Com Nice e Estrigas, ao contrário, tal desengano nunca ocorreu. Permanecem inocentes e lúcidos de um modo tão espontâneo que me esqueço do paradoxo entre estas duas qualidades. Na companhia deles, é fácil relaxar e perceber como a simplicidade existe – como um milagre existe, sem truque ou ilusão. O segredo? Bem, talvez parte considerável dele esteja no caráter, que é coisa intransferível. Junte-se a isso uma maneira toda especial de se recolher no abrigo e, ao mesmo tempo, participar dos eventos do mundo. Assim é o sítio no Mondubim: refúgio sem concessões, território sagrado de paz. Ali o casal vive há décadas, e dali se expande em arte e convívios, sem contaminar-se com o trivial ou a violência.

Mas a outra parte do segredo, sem dúvida, está com as crianças. Depois do café com tapioca, Nice me fala de seu grande amor pelo magistério aos pequenos. Enfatiza a admiração pelos meninos e meninas que ensina a pintar – e nisso revela a generosidade de quem não se contenta em produzir a própria obra, mas quer passar adiante o conhecimento e, mais do que ele, a paixão pela arte.

Nice educadora, ou Nice cozinheira, bordadeira, é a mesma mulher inventiva das telas. Afetuosa com pessoas, bichos ou plantas, leva-me a conhecer o baobá de suas terras como se me apresentasse a um venerável avô. Antes que eu termine a visita, faz questão de me presentear com frutas, e penso que elas servirão de lembrança concreta aos meus sentidos, alerta benfajezo, para que eu não pense que toda essa visita mágica aconteceu somente em sonho.

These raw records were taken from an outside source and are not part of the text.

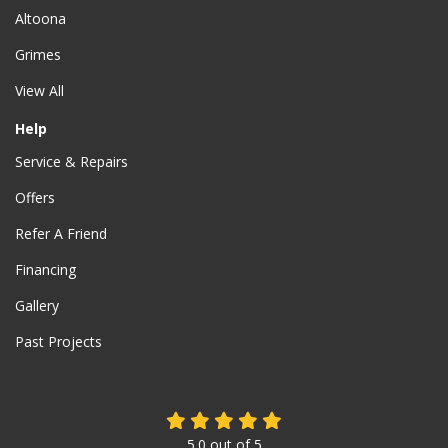
Altoona
Grimes
View All
Help
Service & Repairs
Offers
Refer A Friend
Financing
Gallery
Past Projects
5.0
out of
5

Na despedida, ainda ganho de presente flores do baobá, que são figuras estranhas, de caule interminável – um verdadeiro caule pescoço-de-girafa, que desponta num cume de pétalas assimétricas e aveludadas, rígidas no sépia que as secou e as tornou eternas. Agora elas vivem, com suas sementes de grandeza, adormecidas num jarro posto em minha casa. Para mim, são como o símbolo de que a força nasce lenta e se adensa silenciosa. As flores do baobá são miniaturas da planta-monumento, e não é à toa que Nice e Estrigas têm no quintal uma árvore dessa natureza.


Tércia Montenegro (crônica publicada na revista Para Mamíferos n°2)

2 comentários:

  1. Ai! lindo, o relato. Conheci o museu no ano passado, no primeiro semestre. É de muita beleza, realmente. O Estrigas é ótimo... Recebeu a gente muito bem. ^^ Não me esqueci de uma telinha, uma pintura abstrata, que tem numa salinha com vários trabalhos dele, são umas cores muito bem arranjadas. A foto tá linda!